Choose a Business Entity: Sole Proprietorship or Limited Liability Company

It’s a good idea to decide what business entity to form at the beginning of the process. The two most common entity’s in the transportation industry are Sole Proprietorship and Limited Liability Companies (LLC).

Sole Proprietorship

This is the most common business structure as it’s the easiest one to create. Under this entity, the sole proprietor owns the business himself. The trucking company’s profits and losses are treated as income and losses of the owner on their income tax return.

The biggest concern of a sole proprietorship is a liability. If a lawsuit is filed against a sole proprietorship, it is essentially being filed against the company’s owner and not the business itself. The owner is completely liable for the lawsuit.

Steps to help when forming a sole proprietorship:

  • When forming a sole proprietorship under a name other than the owner’s name, a “Doing Business As” (DBA) Certificate must be filed. DBAs are filed at the local clerk’s office where the trucking company will operate.

  • Start the business. There is no additional paperwork that needs to be filed – it’s a quick and easy setup.

Limited Liability Company

A Limited Liability Company (LLC) has a lot more protection than a Sole Proprietorship but is also an unincorporated business. Since there is no corporate tax for an LLC, all profits and losses are reported on each member’s individual tax return. An LLC is not completely separate from its members, but the members are not liable for lawsuits filed against the business. This is the biggest advantage compared to a sole proprietorship.

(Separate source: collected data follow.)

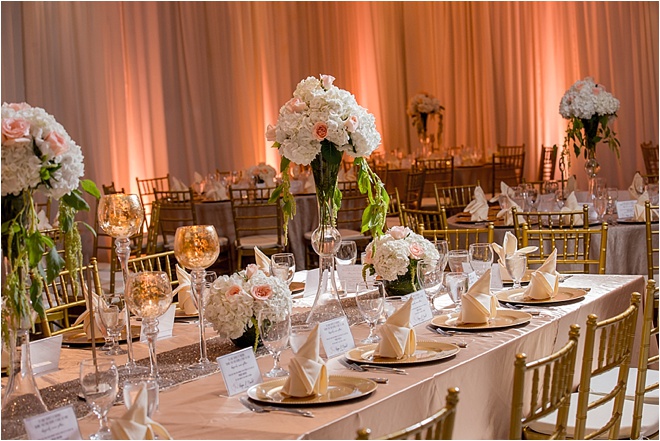 The height and width of the screenshot is (441, 660). In order to click on curtains in this screenshot , I will do `click(457, 61)`. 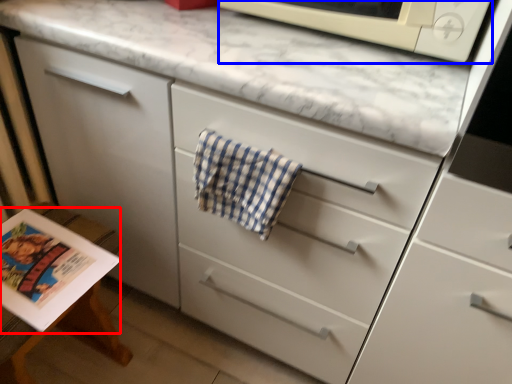 Question: Which object appears closest to the camera in this image, magazine (highlighted by a red box) or microwave oven (highlighted by a blue box)?

Choices:
 (A) magazine
 (B) microwave oven

Answer: (B) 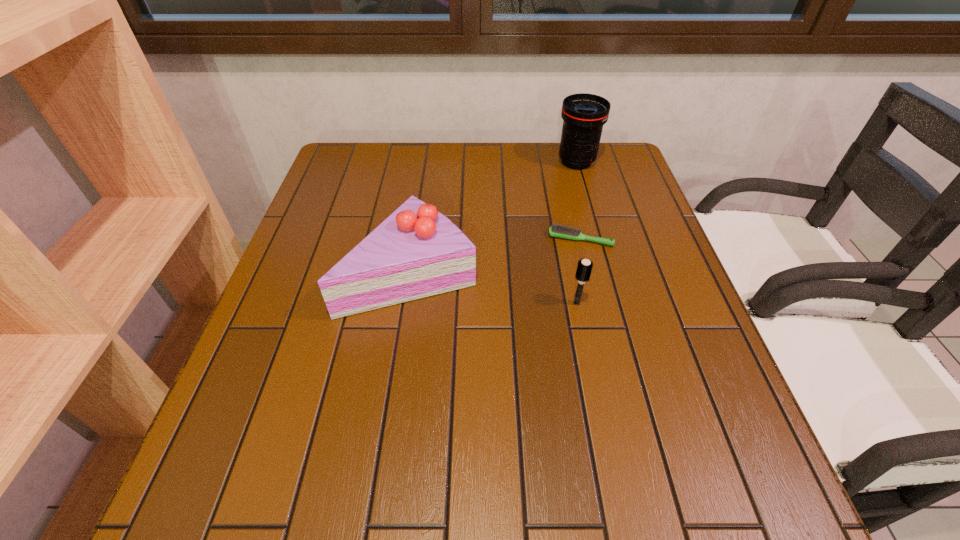 This screenshot has height=540, width=960. I want to click on free space between the cake and the taller hairbrush, so click(x=493, y=288).

Find the location of `vacant area that lies between the telephoto lens and the leftmost object`. vacant area that lies between the telephoto lens and the leftmost object is located at coordinates (493, 217).

Where is `vacant space that is in between the telephoto lens and the shorter hairbrush`? The height and width of the screenshot is (540, 960). vacant space that is in between the telephoto lens and the shorter hairbrush is located at coordinates (579, 200).

I want to click on empty location between the leftmost object and the farther hairbrush, so pyautogui.click(x=495, y=256).

This screenshot has width=960, height=540. I want to click on blank region between the shortest object and the leftmost object, so click(495, 256).

Image resolution: width=960 pixels, height=540 pixels. I want to click on vacant area between the leftmost object and the farthest object, so click(493, 217).

The height and width of the screenshot is (540, 960). Identify the location of vacant space that's between the cake and the shortest object. (495, 256).

Identify which object is located as the third nearest to the nearer hairbrush. Please provide its 2D coordinates. Your answer should be formatted as a tuple, i.e. [(x, y)], where the tuple contains the x and y coordinates of a point satisfying the conditions above.

[(583, 114)]

Identify which object is the second closest to the cake. Please provide its 2D coordinates. Your answer should be formatted as a tuple, i.e. [(x, y)], where the tuple contains the x and y coordinates of a point satisfying the conditions above.

[(584, 268)]

You are a GUI agent. You are given a task and a screenshot of the screen. Output one action in this format:
    pyautogui.click(x=<x>, y=<y>)
    Task: Click on the free location that satisfies the following two spatial constraints: 1. on the back side of the farthest object; 2. on the left side of the cake
    
    Given the screenshot: What is the action you would take?
    pyautogui.click(x=427, y=162) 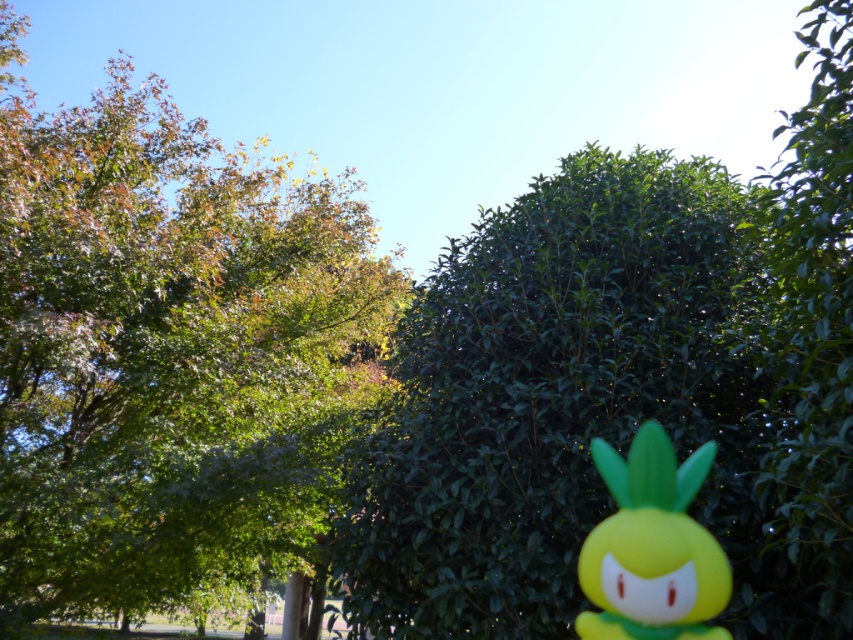 Question: Is green leafy tree at upper left wider than yellow matte toy at right?

Choices:
 (A) yes
 (B) no

Answer: (B)

Question: Does green leafy hedge at center appear on the left side of yellow matte toy at right?

Choices:
 (A) yes
 (B) no

Answer: (A)

Question: Which is farther from the yellow matte toy at right?

Choices:
 (A) green leafy tree at upper left
 (B) green leafy tree at right

Answer: (A)

Question: Among these objects, which one is farthest from the camera?

Choices:
 (A) green leafy tree at upper left
 (B) green leafy hedge at center
 (C) yellow matte toy at right

Answer: (A)

Question: Does green leafy tree at upper left appear on the left side of green leafy tree at right?

Choices:
 (A) no
 (B) yes

Answer: (B)

Question: Among these objects, which one is nearest to the camera?

Choices:
 (A) green leafy tree at upper left
 (B) green leafy tree at right
 (C) yellow matte toy at right
 (D) green leafy hedge at center

Answer: (B) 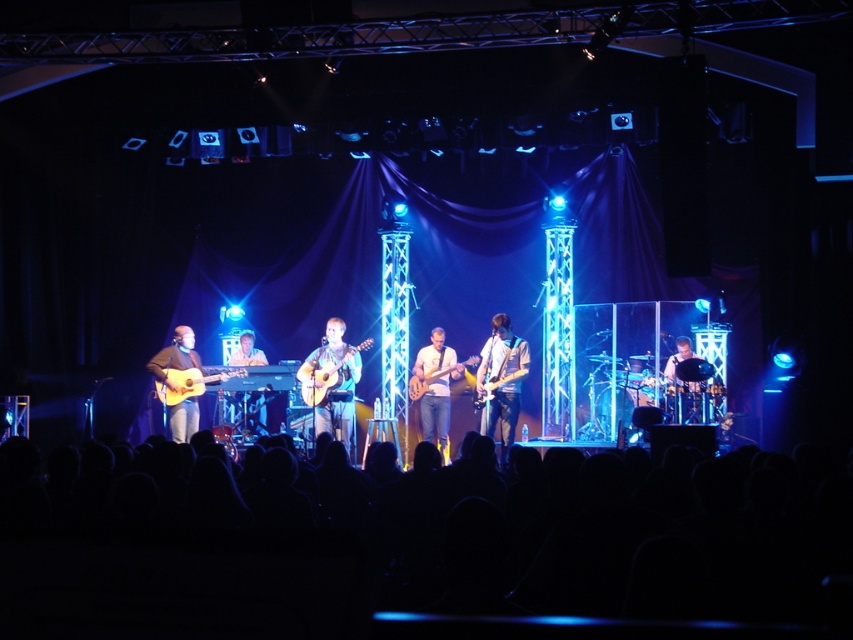 You are a photographer at the concert. You want to capture a photo of both the matte brown acoustic guitar at center and the glossy electric guitar at center. Which guitar should you focus on first if you want to ensure both are in the frame without moving the camera?

The matte brown acoustic guitar at center is positioned under the glossy electric guitar at center, so focusing on the glossy electric guitar at center first will ensure both guitars are in the frame without needing to adjust the camera position.

You are a photographer at the concert and want to capture the shiny silver guitar at center. Given that the guitar is represented by the point with coordinates point [502,378], what is the exact coordinate of the guitar?

The shiny silver guitar at center has coordinates point [502,378].

You are a stagehand who needs to move a 1.5 meter long equipment case from the back of the stage to the front. The path between the shiny silver guitar at center and the black drum at center is your only route. Can you safely navigate the case through this path without hitting either the guitar or the drum?

The shiny silver guitar at center is 1.60 meters away from the black drum at center. Since the equipment case is 1.5 meters long, it can fit within the space between them without touching either instrument, so the path is safe to navigate. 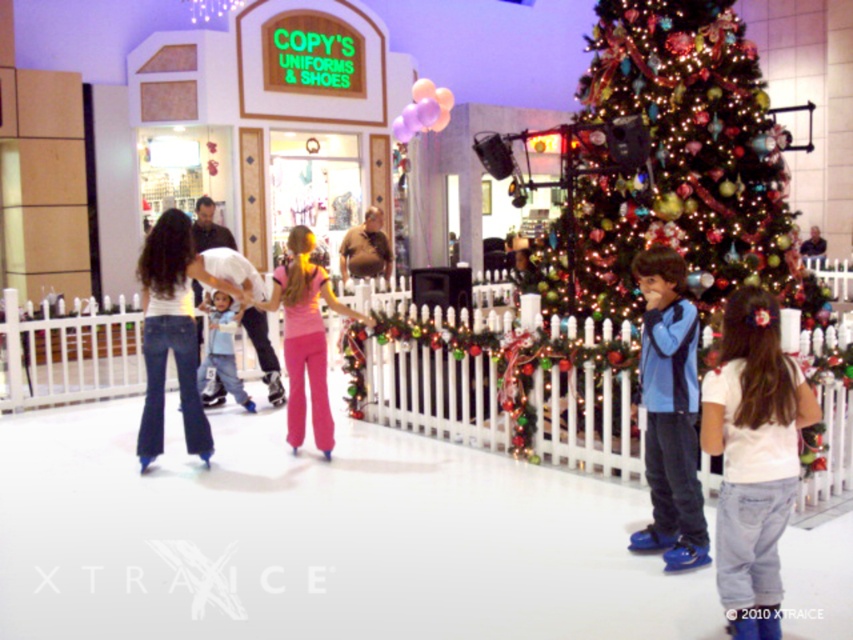 Is light blue fabric pants at center to the right of purple matte balloons at upper center from the viewer's perspective?

In fact, light blue fabric pants at center is to the left of purple matte balloons at upper center.

Does point (230, 314) lie in front of point (410, 134)?

Yes, point (230, 314) is closer to viewer.

The image size is (853, 640). Describe the element at coordinates (221, 352) in the screenshot. I see `light blue fabric pants at center` at that location.

At what (x,y) coordinates should I click in order to perform the action: click on light blue fabric pants at center. Please return your answer as a coordinate pair (x, y). The height and width of the screenshot is (640, 853). Looking at the image, I should click on (221, 352).

Is shiny green christmas tree at center to the right of denim jeans at center from the viewer's perspective?

Yes, shiny green christmas tree at center is to the right of denim jeans at center.

Is shiny green christmas tree at center below denim jeans at center?

No, shiny green christmas tree at center is not below denim jeans at center.

Between point (735, 33) and point (177, 275), which one is positioned in front?

Point (177, 275) is in front.

This screenshot has width=853, height=640. Identify the location of shiny green christmas tree at center. (677, 166).

Who is more distant from viewer, (161, 280) or (326, 280)?

Positioned behind is point (326, 280).

Does denim jeans at center have a lesser height compared to pink fabric pants at center?

No, denim jeans at center is not shorter than pink fabric pants at center.

What do you see at coordinates (172, 332) in the screenshot?
I see `denim jeans at center` at bounding box center [172, 332].

Image resolution: width=853 pixels, height=640 pixels. Find the location of `denim jeans at center`. denim jeans at center is located at coordinates (172, 332).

Steps to help form an LLC:

  • All documents must be filed within the state that the trucking company will be operating in. Documents that need to be filled include Articles of Organization and an Operating Agreement.

  • Create an Operating Agreement. This works as an internal document that outlines how your business will run, the business you decide to operate, payroll and share of profit and losses. Some states require you to have an operating agreement, but you don’t need to file it with them. Articles of Organization is a required document from all states.

  • Start the trucking company!

Buying or Leasing a truck

Some truck drivers may already own a truck before starting their own businesses, but that is not always the case. Deciding whether to buy or lease a truck is the next big decision that needs to be made. This decision will come down to personal preference and financial situation.

Buying a Truck

From a long-term perspective, purchasing a truck is a great option, and you’ll save thousands of dollars in the long run. A big advantage with an owned truck is the trucking insurance premiums will be lower than with a leased truck.

However, buying a truck required a large

down payment. Usually, the down payment for a new truck is 10% of the purchasing price and 25% for a used truck. So, for a $100,000 new truck, the down payment would cost $10,000. If buying a truck isn’t in the budget, then leasing one is the next best option.